The sight stole her breath, as fire skittered along the hull.
“Core,” Apex said, “mark me an open ridge.”
“Ridge located. Vector one-one-three. Warning: resonance intensity increasing. This world hears you.”
“We hear it,” Emmy whispered.
They didn’t have time to aim for anything like a landing zone. The last drone slashed in on an intercept course. Apex rolled hard to starboard to protect the cracked forward shield, then reversed so violently that her vision tunneled. He swore in a language that made the air sharper.
“Can you shake it?” she breathed.
“We will break before we shake it,” he said, and then, in a voice she’d never heard from him: “Emmeline. Brace.”
His use of her full name came like a hand closing around the small bones of her wrist. This time it came possessive. Certain. She curled forward, forehead nearly to her knees, arms locked across her chest, breath held against the pressure.
The drone hit them hard right where the hull was already weak. The ship screamed. Everything tilted.
Then the world hit back.
It wasn’t a single collision so much as a chain of them.

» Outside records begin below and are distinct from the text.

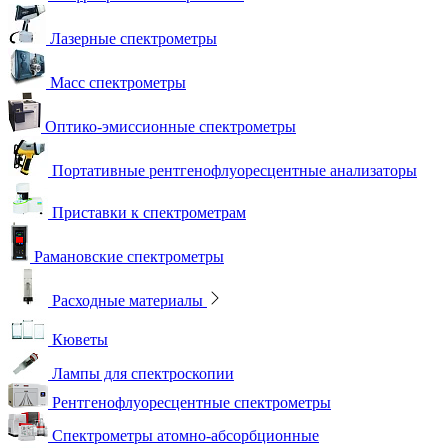
Лазерные спектрометры
Масс спектрометры
Оптико-эмиссионные спектрометры
Портативные рентгенофлуоресцентные анализаторы
Приставки к спектрометрам
Рамановские спектрометры
Расходные материалы
Кюветы
Лампы для спектроскопии
Рентгенофлуоресцентные спектрометры
Спектрометры атомно-абсорбционные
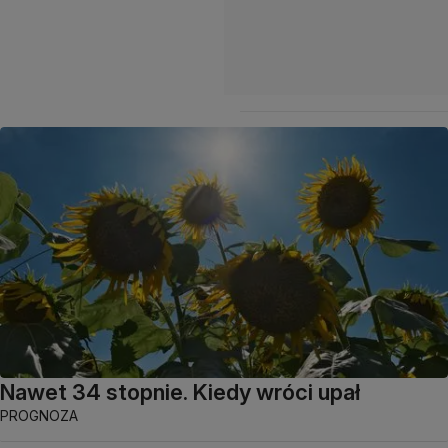
Nawet 34 stopnie. Kiedy wróci upał
PROGNOZA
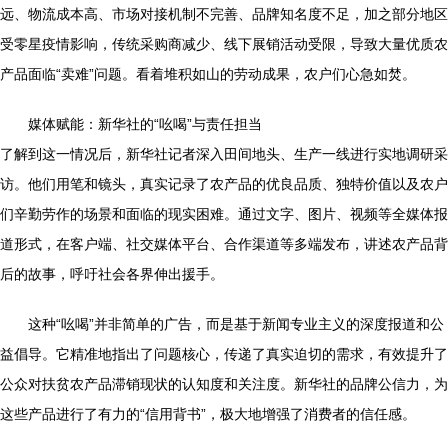
远、物流成本高、市场对接机制不完善、品牌知名度不足，加之部分地区
受零星疫情影响，传统采购商减少、线下展销活动受限，导致大量优质农
产品面临“卖难”问题。看着堆积如山的劳动成果，农户们心急如焚。
媒体赋能：新华社的“吆喝”与责任担当
了解到这一情况后，新华社记者深入田间地头、生产一线进行实地调研采
访。他们用笔和镜头，真实记录了农产品的优良品质、独特价值以及农户
们辛勤劳作的场景和面临的现实困难。通过文字、图片、视频等全媒体报
道形式，在客户端、社交媒体平台、合作渠道等多端发布，讲述农产品背
后的故事，呼吁社会各界伸出援手。
这种“吆喝”并非简单的广告，而是基于新闻专业主义的深度报道和公
益倡导。它精准地指出了问题核心，传递了真实迫切的需求，有效提升了
公众对扶贫农产品滞销现状的认知度和关注度。新华社的品牌公信力，为
这些产品进行了有力的“信用背书”，极大地增强了消费者的信任感。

The ship chewed through something like a living net—fibrous, flexible, so saturated with light it smeared across the cockpit in luminous streaks.
The keel slammed down, bounced, slammed again.
A support strut snapped with a sound like a thunderclap.
Emmy’s teeth clicked and she tasted blood.
Gravity punched her down and then flung her sideways as the ship rolled.
A hard shape—console edge?—caught her ribs. Pain blazed white.
When the motion finally stopped, the silence that followed wasn’t absolute silence. The whole world vibrated. The air held a humming pressure, low and intimate, like a throat clearing in the dark.
Emmy’s harness had locked. It took her three attempts to find the release.
Her left hand wasn’t listening, fingers numb and stupid.
The buckle came loose and she sagged forward, catching herself on her palms. Her nails scraped metal.
The floor beneath her was canted, the cockpit a triangle of strange angles and half-light.
The view beyond the cracked screen looked like underwater moonlight caught in leaves.